I tug on the sleeve of her dress until it slides down her body and pools at her feet. Her skin is hot to the touch, and her pouty, fuck-me lips are begging to be crushed. My hand lifts to her jaw, and I’m milliseconds from going in for the kill when her clutch begins to vibrate.

She pushes away from me, gazing across the room, and I exhale, releasing her from my hold.

“Take it.” I don’t disguise my annoyance.

“No, it’s okay.” She moves close to me again but her eyes are over there.

You sure?”

Her head bobs. And then she sighs. “Just . . . give me one second. I’m sorry.”

I take a seat in an overstuffed Chesterfield armchair, watching Rowan slink across my apartment in nothing but a matching lace bra and thong set the color of sin. It’s all I can do to keep from eating my fist right now, and as soon as she’s finished with her phone call, I’m going to make her turn the fucking thing off.

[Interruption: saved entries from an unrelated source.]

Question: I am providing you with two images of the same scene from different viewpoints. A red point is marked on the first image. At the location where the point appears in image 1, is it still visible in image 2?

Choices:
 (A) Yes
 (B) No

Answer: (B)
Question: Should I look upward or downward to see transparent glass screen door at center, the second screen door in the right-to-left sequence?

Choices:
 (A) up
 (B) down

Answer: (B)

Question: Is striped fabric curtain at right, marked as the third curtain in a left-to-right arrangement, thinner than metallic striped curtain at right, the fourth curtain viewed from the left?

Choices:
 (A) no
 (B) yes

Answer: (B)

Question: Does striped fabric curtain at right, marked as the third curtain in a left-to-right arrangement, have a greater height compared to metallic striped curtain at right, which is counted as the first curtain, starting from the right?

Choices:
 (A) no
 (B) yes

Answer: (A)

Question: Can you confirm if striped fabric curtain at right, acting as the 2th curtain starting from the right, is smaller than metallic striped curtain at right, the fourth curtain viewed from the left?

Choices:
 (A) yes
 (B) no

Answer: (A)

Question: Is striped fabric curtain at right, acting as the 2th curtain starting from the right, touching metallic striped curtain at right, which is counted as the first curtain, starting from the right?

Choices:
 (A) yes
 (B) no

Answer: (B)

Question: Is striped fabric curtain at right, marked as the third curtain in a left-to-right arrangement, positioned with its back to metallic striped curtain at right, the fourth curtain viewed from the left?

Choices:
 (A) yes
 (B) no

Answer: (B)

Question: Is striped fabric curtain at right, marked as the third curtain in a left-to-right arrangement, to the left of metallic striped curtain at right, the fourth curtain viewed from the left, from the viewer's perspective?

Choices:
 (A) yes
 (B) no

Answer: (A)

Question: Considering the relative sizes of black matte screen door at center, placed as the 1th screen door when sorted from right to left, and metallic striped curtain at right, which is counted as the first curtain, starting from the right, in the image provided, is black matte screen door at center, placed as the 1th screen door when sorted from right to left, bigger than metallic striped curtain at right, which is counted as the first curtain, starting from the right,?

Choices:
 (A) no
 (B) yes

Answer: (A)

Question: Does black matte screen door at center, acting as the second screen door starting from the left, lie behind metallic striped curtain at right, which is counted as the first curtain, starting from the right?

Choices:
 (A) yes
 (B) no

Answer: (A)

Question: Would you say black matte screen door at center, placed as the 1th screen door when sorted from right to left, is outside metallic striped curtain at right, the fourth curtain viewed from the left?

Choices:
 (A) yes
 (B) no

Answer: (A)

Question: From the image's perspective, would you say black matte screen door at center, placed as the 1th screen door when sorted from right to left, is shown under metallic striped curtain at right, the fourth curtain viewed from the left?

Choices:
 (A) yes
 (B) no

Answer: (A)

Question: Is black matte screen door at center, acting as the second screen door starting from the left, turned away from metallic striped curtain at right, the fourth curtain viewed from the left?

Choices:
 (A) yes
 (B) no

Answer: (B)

“Hannah, slow down.” Rowan paces the kitchen, circling my island. “I can barely here you. Where are you?”

She ends the call a minute later and rushes across the room, grabbing at her dress on the floor by the window.

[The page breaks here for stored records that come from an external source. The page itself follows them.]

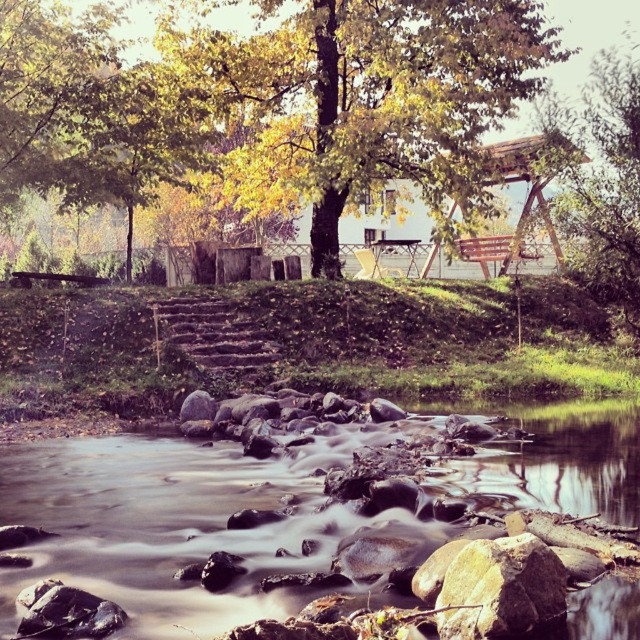 Can you confirm if smooth rock river at lower center is positioned above green leafy tree at upper center?

Actually, smooth rock river at lower center is below green leafy tree at upper center.

Is smooth rock river at lower center bigger than green leafy tree at upper center?

Incorrect, smooth rock river at lower center is not larger than green leafy tree at upper center.

Is point (173, 476) more distant than point (625, 172)?

No, (173, 476) is closer to viewer.

I want to click on smooth rock river at lower center, so click(168, 524).

Is yellow-green leaves at upper center closer to the viewer compared to green leafy tree at upper center?

No, it is behind green leafy tree at upper center.

Can you confirm if yellow-green leaves at upper center is wider than green leafy tree at upper center?

Indeed, yellow-green leaves at upper center has a greater width compared to green leafy tree at upper center.

What do you see at coordinates (369, 100) in the screenshot?
I see `yellow-green leaves at upper center` at bounding box center [369, 100].

At what (x,y) coordinates should I click in order to perform the action: click on yellow-green leaves at upper center. Please return your answer as a coordinate pair (x, y). The height and width of the screenshot is (640, 640). Looking at the image, I should click on (369, 100).

Is green leafy tree at upper center below brown wooden stairs at center?

No.

Which of these two, green leafy tree at upper center or brown wooden stairs at center, stands taller?

With more height is green leafy tree at upper center.

Locate an element on the screen. The width and height of the screenshot is (640, 640). green leafy tree at upper center is located at coordinates [x=602, y=182]. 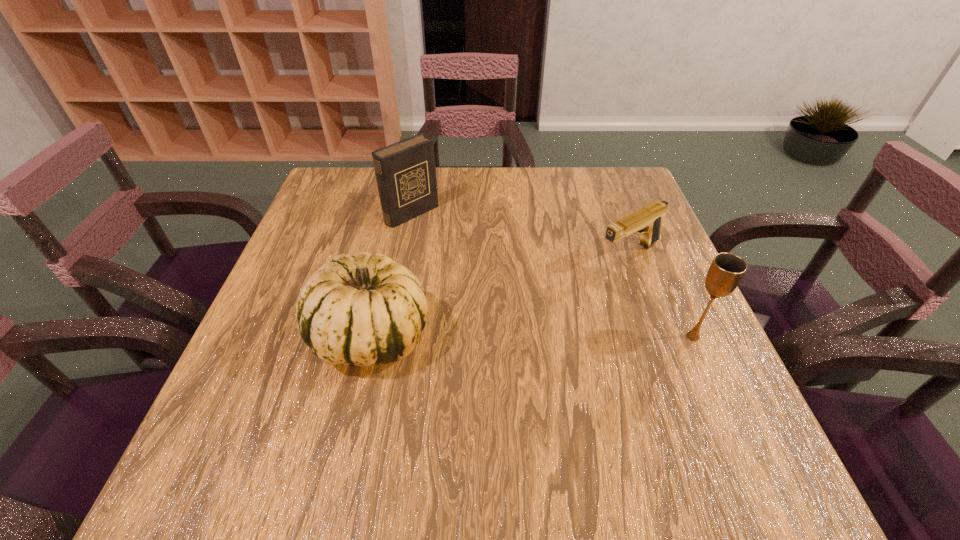 Find the location of `gourd`. gourd is located at coordinates point(366,310).

Image resolution: width=960 pixels, height=540 pixels. In order to click on chalice in this screenshot , I will do `click(726, 271)`.

Locate an element on the screen. The height and width of the screenshot is (540, 960). diary is located at coordinates (405, 171).

Where is `the third nearest object`? The height and width of the screenshot is (540, 960). the third nearest object is located at coordinates (647, 222).

This screenshot has width=960, height=540. I want to click on the shortest object, so click(x=647, y=222).

I want to click on free space located 0.160m on the back of the gourd, so click(x=392, y=247).

Locate an element on the screen. This screenshot has height=540, width=960. vacant space located 0.120m on the left of the chalice is located at coordinates (618, 336).

The image size is (960, 540). Identify the location of vacant space located on the front cover of the diary. (515, 291).

Where is `vacant space located 0.250m on the front cover of the diary`? vacant space located 0.250m on the front cover of the diary is located at coordinates (493, 274).

The image size is (960, 540). What are the coordinates of `blank area located 0.090m on the front cover of the diary` in the screenshot? It's located at (449, 241). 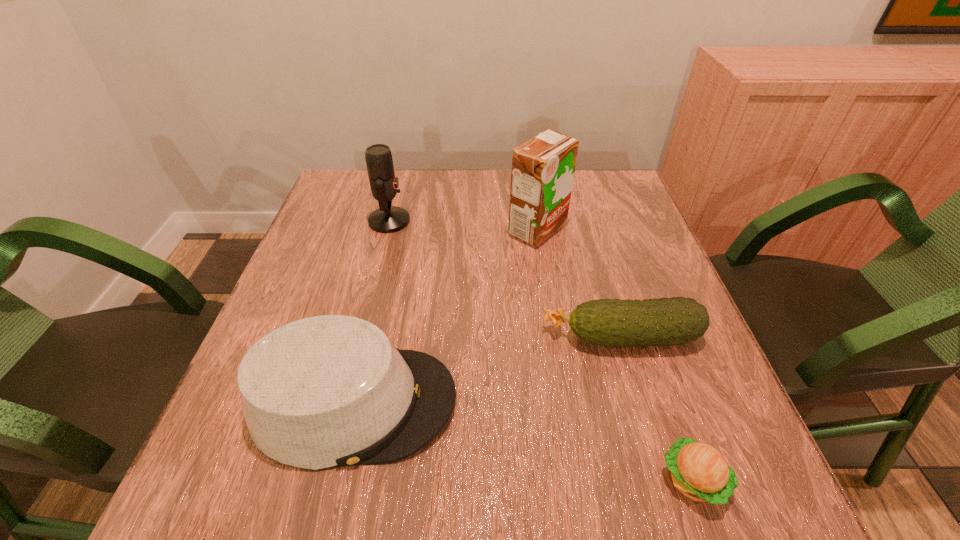 The height and width of the screenshot is (540, 960). I want to click on carton, so click(x=543, y=168).

Locate an element on the screen. the fourth shortest object is located at coordinates (387, 219).

You are a GUI agent. You are given a task and a screenshot of the screen. Output one action in this format:
    pyautogui.click(x=<x>, y=<y>)
    Task: Click on the hat
    This screenshot has width=960, height=540.
    Given the screenshot: What is the action you would take?
    pyautogui.click(x=327, y=391)

You are a GUI agent. You are given a task and a screenshot of the screen. Output one action in this format:
    pyautogui.click(x=<x>, y=<y>)
    Task: Click on the cucumber
    The width and height of the screenshot is (960, 540).
    Given the screenshot: What is the action you would take?
    pyautogui.click(x=667, y=321)

Where is `hamburger`? This screenshot has width=960, height=540. hamburger is located at coordinates (699, 471).

You are a GUI agent. You are given a task and a screenshot of the screen. Output one action in this format:
    pyautogui.click(x=<x>, y=<y>)
    Task: Click on the vacant area situated 0.300m on the straw side of the carton
    
    Given the screenshot: What is the action you would take?
    pyautogui.click(x=390, y=230)

This screenshot has height=540, width=960. What are the coordinates of `free location located on the straw side of the carton` in the screenshot? It's located at (370, 230).

The width and height of the screenshot is (960, 540). Find the location of `free space located 0.090m on the straw side of the carton`. free space located 0.090m on the straw side of the carton is located at coordinates (472, 230).

This screenshot has width=960, height=540. What are the coordinates of `vacant space located 0.320m on the side of the microphone with the red ring` in the screenshot? It's located at (533, 221).

Find the location of a particular element. This screenshot has width=960, height=540. free space located on the front-facing side of the third tallest object is located at coordinates (538, 402). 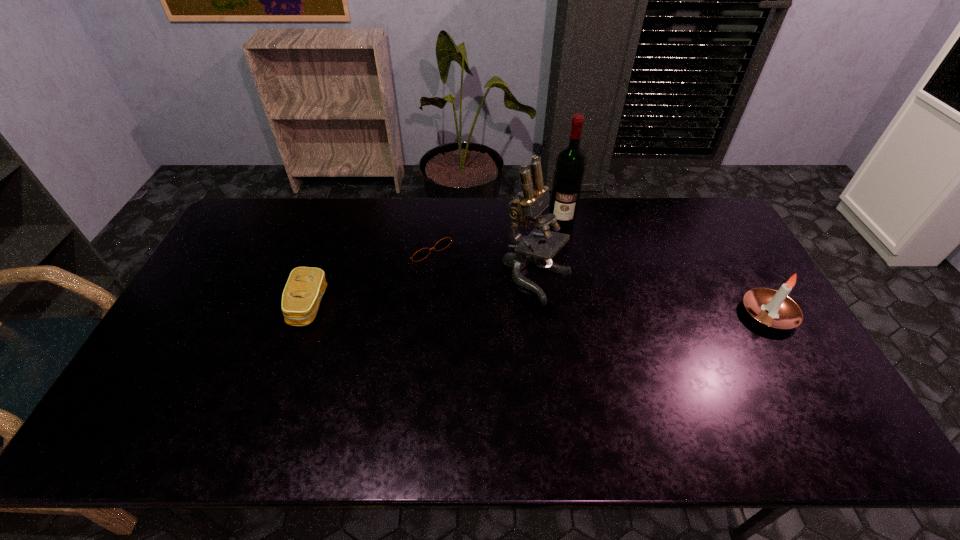 Select which object is the fourth closest to the microscope. Please provide its 2D coordinates. Your answer should be formatted as a tuple, i.e. [(x, y)], where the tuple contains the x and y coordinates of a point satisfying the conditions above.

[(305, 287)]

You are a GUI agent. You are given a task and a screenshot of the screen. Output one action in this format:
    pyautogui.click(x=<x>, y=<y>)
    Task: Click on the free region that satisfies the following two spatial constraints: 1. on the front side of the third shortest object; 2. on the right side of the microscope
    
    Given the screenshot: What is the action you would take?
    pyautogui.click(x=542, y=314)

Locate an element on the screen. free spot that satisfies the following two spatial constraints: 1. on the back side of the alcohol; 2. on the right side of the fourth object from right to left is located at coordinates (427, 219).

Find the location of `vacant region that satisfies the following two spatial constraints: 1. on the front side of the alcohol; 2. on the left side of the rightmost object`. vacant region that satisfies the following two spatial constraints: 1. on the front side of the alcohol; 2. on the left side of the rightmost object is located at coordinates (581, 314).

“I’m so sorry,” she says. “My sister . . . she goes to Georgetown and she’s at a party, and she’s drunk, and I think she’s on something or maybe someone slipped her something. I don’t know. I could hardly understand her. I need to go find her and get her home.”

Rowan shimmies into her skintight dress, and I mourn the sexiest piece of ass I’ll never know. After she tugs everything into place, she turns to face me. Her lips part, like she’s going to say something, but she stops.

“What?” I ask.

“I was going to say call me sometime,” she says. “But I don’t want to give you my number because I don’t want to wait around for your call. And I don’t want your number either because then it’s a thing, and I don’t want to make this into a thing.”

“You’re a smart girl, Rowan Aldridge.”

She steps into her heels, her height lifting an extra several inches as she turns to face me. “Well aware.”

“You have a smart mouth,” I tell her, sipping my bourbon. “If your kid sister weren’t being such a cock block right now, I’d be putting it to good use.”

Rowan chuffs, moving toward the door. “You’re exactly like I expected.”

I begin to ask her to explain. I’ve always been curious about my reputation in this city, and I’ve yet to find a single person unafraid to give me the straight truth. But she’s gone. She doesn’t care what I have to say. The door closes behind her, and I don’t chase after her because, well, I don’t chase.

Retrieving my phone from my pocket, I drag my thumb across the screen and type her name into a search engine. I might not be running after this woman, but my curiosity is officially peaked. And that’s a first.